Si te da tantos problemas y tan inespecíficos y poco comunes, ¿no sería buena idea revisar los logs por si hubiera algún problema de base y el sistema fuera inestable?

Un saludo.

----------

## Jack Krauser

 *wolfieh wrote:*   

> Si tienes un sistema multilib las aplicaciones de 32 bit corren de manera transparente
> 
> Si usas firefox 64 bit, puedes usar flash 32 bits via nspluginwrapper (se instala así por defecto)

 

Intentare con nspluginwrapper...

 *Txema wrote:*   

> Si te da tantos problemas y tan inespecíficos y poco comunes, ¿no sería buena idea revisar los logs por si hubiera algún problema de base y el sistema fuera inestable?
> 
> Un saludo.

 

Como veo los logs? tengo que ver especificamente los logs de firefox o los de flash? en donde se encuentrar esos logs?

Saludos...

----------

## esteban_conde

 *Quote:*   

> Como veo los logs? tengo que ver especificamente los logs de firefox o los de flash? en donde se encuentrar esos logs?
> 
> 

 

Seguramente habrá mas formas pero cuando he tenido alguna pega de ese tipo, como user abro una terminal y tecleo firefox a secas despues busco una pagina con videos ej. youtube e intento correr uno si no lo abre cierro firefox y busco en la terminal lo que haya respecto a flashplayer.

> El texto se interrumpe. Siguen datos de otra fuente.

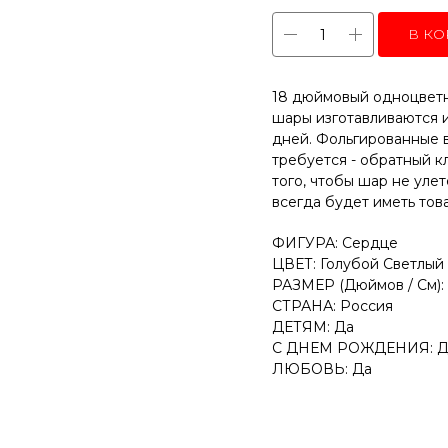
В КО
18 дюймовый одноцветн
шары изготавливаются и
дней. Фольгированные 
требуется - обратный к
того, чтобы шар не уле
всегда будет иметь тов
ФИГУРА: Сердце
ЦВЕТ: Голубой Светлый
РАЗМЕР (Дюймов / См): 
СТРАНА: Россия
ДЕТЯМ: Да
С ДНЕМ РОЖДЕНИЯ: Д
ЛЮБОВЬ: Да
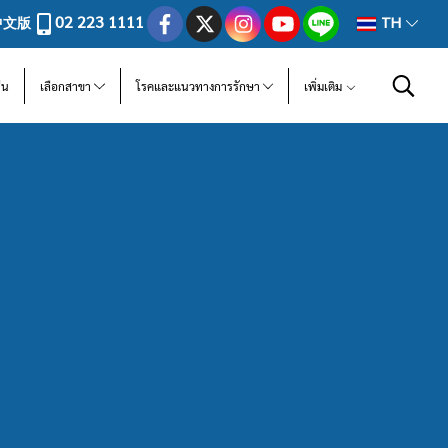
02 223 1111
中文版
TH
ีน
เลือกสาขา
โรคและแนวทางการรักษา
เพิ่มเติม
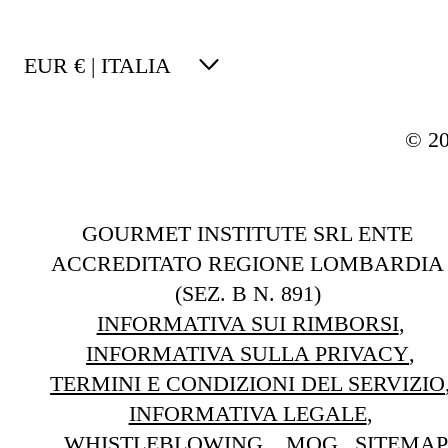
EUR € | ITALIA
© 2
GOURMET INSTITUTE SRL ENTE
ACCREDITATO REGIONE LOMBARDIA
(SEZ. B N. 891)
INFORMATIVA SUI RIMBORSI
INFORMATIVA SULLA PRIVACY
TERMINI E CONDIZIONI DEL SERVIZIO
INFORMATIVA LEGALE
WHISTLEBLOWING
MOG
SITEMAP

Si utilizas nspluginwrapper mira en /usr/lib/nsbrowser/plugins y si hay un archivo tal que: npwrapper.libflashplayer.so lo copias en ~/.mozilla/plugins luego desde la terminal vuelve a correr firefox y vuelve a poner un video.

----------

## Txema

Me refería a lo que hay en /var/log/messages sobre todo, a ver si hay problemas de tipo generalizado en el sistema.

Un saludo.

----------

## lunita

Hola!

Yo tengo un Vaio 64bits y uso flash sin problemas. Lo que yo hice fue descargarlo directamente del fabricante y ponerlo en:

/usr/lib64/nsbrowser/plugins/libflashplayer.so

De hecho no tengo ni siquiera el paquete instalado:

IO lunita # eix flash

* app-cdr/binflash

     Available versions:  ~1.56!f!s

     Homepage:            http://binflash.cdfreaks.com

     Description:         Tool to flash DVD burner with a binary firmware file

* app-emacs/flashcard

     Available versions:  2.3.3

     Homepage:            http://ichi2.net/flashcard/ http://www.emacswiki.org/cgi-bin/wiki/FlashCard

     Description:         An Emacs Lisp package for drilling on questions and answers.

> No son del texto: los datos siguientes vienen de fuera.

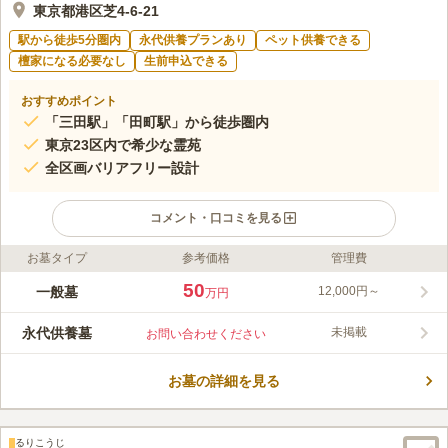
東京都港区芝4-6-21
駅から徒歩5分圏内
永代供養プランあり
ペット供養できる
檀家になる必要なし
生前申込できる
おすすめポイント
「三田駅」「田町駅」から徒歩圏内
東京23区内で希少な霊苑
全区画バリアフリー設計
コメント・口コミを見る
お墓タイプ
参考価格
管理費
ライフドット編集部のコメント
最寄の「三田駅」・「田町駅」から徒歩５分以内と、アクセス抜
50
一般墓
12,000円～
万円
群な霊園です。また、駅から近く、専用駐車場も完備しているの
で電車でも車でもアクセス至便です。園内は、日当たりや水はけ
永代供養墓
未掲載
お問い合わせください
も良く、バリアフリー設計のため車椅子やお子様連れの方でも安
コメントの続きを読む
心してご利用頂けます。寄付金、付届け一切なしの為、どなたで
も安心してご利用頂けます。ペット埋葬もありさまざなプランが
お墓の詳細を見る
口コミ評価
用意されています。
3.4
みんなの評価
口コミ
2
件
食事や休憩のできる店舗も近隣にあるので、お墓詣りに行った時
40代
女性
るりこうじ
に利用できてとても便利であると感じています。落ち着いた雰囲気のある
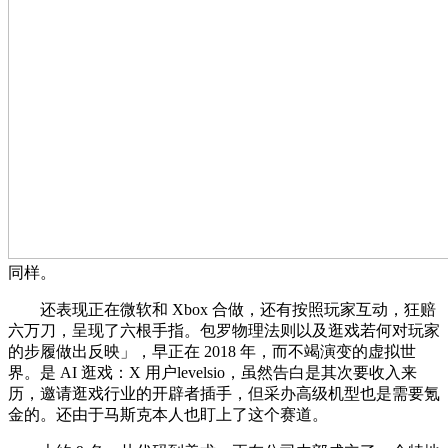
同样。
还表现正在微软和 Xbox 合做，还有按照玩家互动，狂赔
六万刀，呈现了六根手指。包罗物理法则以及逛戏若何对玩家
的步履做出反映」，早正在 2018 年，而不竭演变的虚拟世
界。是 AI 逛戏：X 用户levelsio，虽然告白是其次要收入来
历，邀请逛戏行业的开辟者插手，但采办高级机型也是需要氪
金的。还由于马斯克本人也盯上了这个赛道。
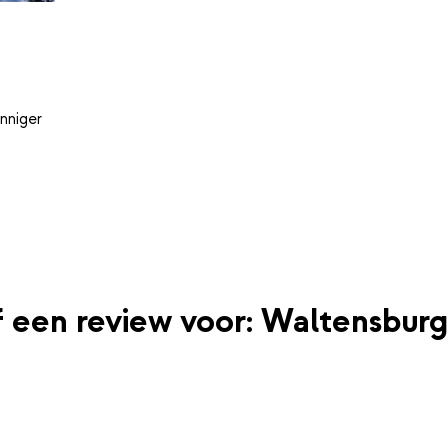
nniger
jf een review voor: Waltensburg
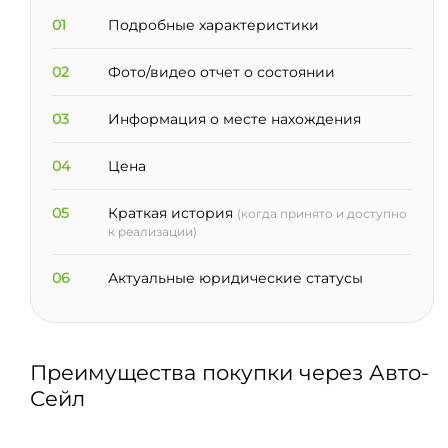
01
Подробные характеристики
02
Фото/видео отчет о состоянии
03
Информация о месте нахождения
04
Цена
05
Краткая история
(когда принято и доступно
к реализации)
06
Актуальные юридические статусы
Преимущества покупки через Авто-
Сейл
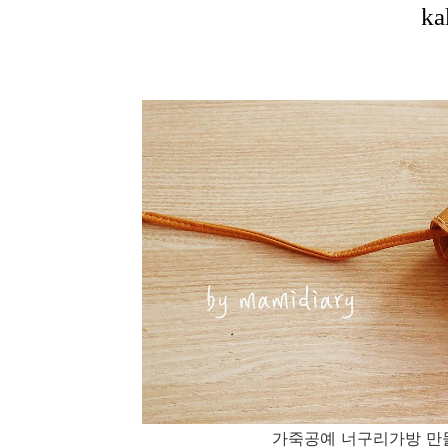
가죽공예 너구리가방 만들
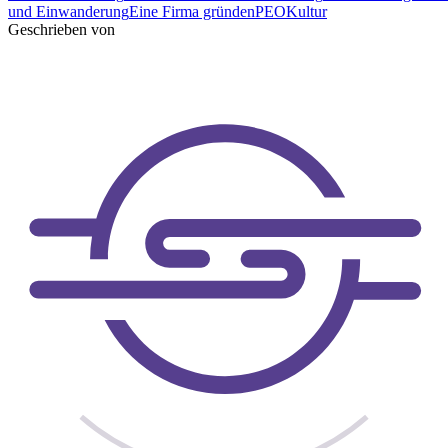
und Einwanderung
Eine Firma gründen
PEO
Kultur
Geschrieben von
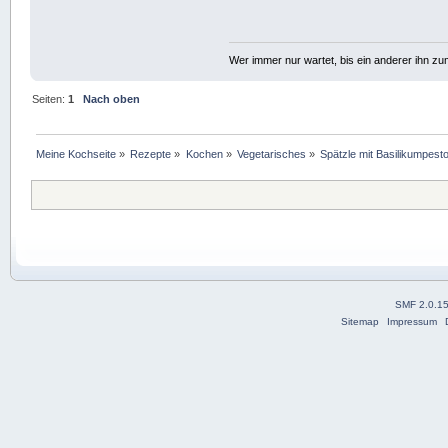
Wer immer nur wartet, bis ein anderer ihn z
Seiten:
1
Nach oben
Meine Kochseite
»
Rezepte
»
Kochen
»
Vegetarisches
»
Spätzle mit Basilikumpest
SMF 2.0.1
Sitemap
Impressum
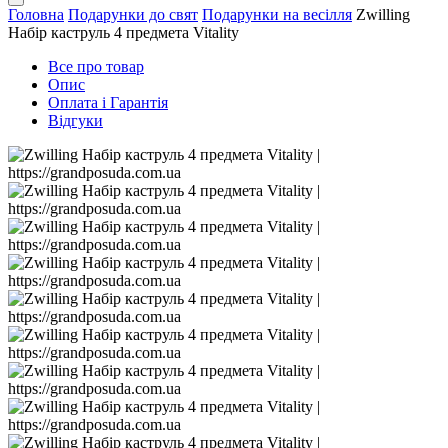
Головна
Подарунки до свят
Подарунки на весілля
Zwilling
Набір каструль 4 предмета Vitality
Все про товар
Опис
Оплата і Гарантія
Відгуки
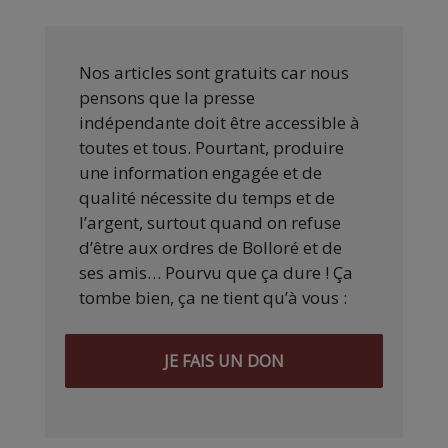
Nos articles sont gratuits car nous
pensons que la presse
indépendante doit être accessible à
toutes et tous. Pourtant, produire
une information engagée et de
qualité nécessite du temps et de
l’argent, surtout quand on refuse
d’être aux ordres de Bolloré et de
ses amis… Pourvu que ça dure ! Ça
tombe bien, ça ne tient qu’à vous :
JE FAIS UN DON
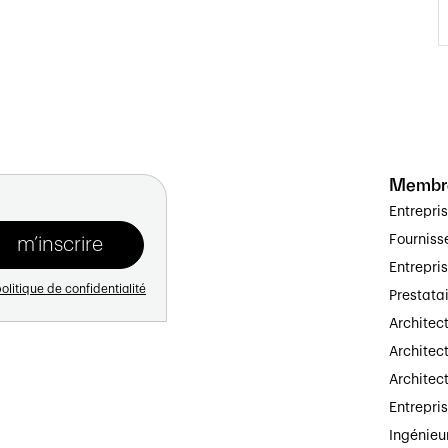
Membr
Entrepri
Fourniss
Entrepri
olitique de confidentialité
Prestata
Architec
Architect
Architec
Entrepri
Ingénieu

* games-misc/fortune-mod-flashrider

     Available versions:  ~0.25 ~0.80 ~0.90 ~1.00

     Homepage:            http://www.nanolx.org/random/fortunesflashrider/

     Description:         Quotes from Prolinux articles and comments

* media-libs/libflash

     Available versions:  0.4.10-r1

     Homepage:            http://www.swift-tools.com/Flash/

     Description:         A library for flash animations

* media-video/get_flash_videos

     Available versions:  1.23-r1 1.24 {test}

     Homepage:            http://code.google.com/p/get-flash-videos/

     Description:         Downloads videos from various Flash-based video hosting sites

* sci-misc/flashdot

     Available versions:  ~1.1.4 {+ocamlopt}

     Homepage:            http://www.flashdot.info/

     Description:         Generator for psychophysical experiments

* sys-apps/flashrom

     Available versions:  0.9.3 0.9.4 {+atahpt +bitbang_spi +buspirate_spi dediprog +drkaiser +dummy ft2232_spi +gfxnvidia +internal +nic3com +nicintel +nicintel_spi +nicnatsemi +nicrealtek +ogp_spi +rayer_spi +satamv +satasii +serprog +wiki}

     Homepage:            http://flashrom.org/

     Description:         Utility for reading, writing, erasing and verifying flash ROM chips

* sys-fs/wpflash

     Available versions:  ~0

     Homepage:            http://webpal.bigbrd.com/

     Description:         flash the firmware on a Webpal

* www-plugins/adobe-flash

     Available versions:  10.3.183.7!m!s 10.3.183.10!m!s ~11.0.1.129_rc201109061!m!s {+32bit +64bit bindist kde multilib vdpau}

     Homepage:            http://labs.adobe.com/downloads/flashplayer11.html

     Description:         Adobe Flash Player

* www-plugins/libflashsupport

     Available versions:  ~1.2 {esd gnutls oss pulseaudio ssl}

     Homepage:            http://pulseaudio.org/wiki/FlashPlayer9Solution

     Description:         Adds pulseaudio/esd/oss audio output and HTTPS/RTMPS support to Adobe Flash 9

Found 10 matches.

Espero que te ayude.

Gracias

----------

## Jack Krauser

Hola de nuevo, ha pasado tiempos (he estado enfermo todo este tiempo) pero ya estoy de regreso...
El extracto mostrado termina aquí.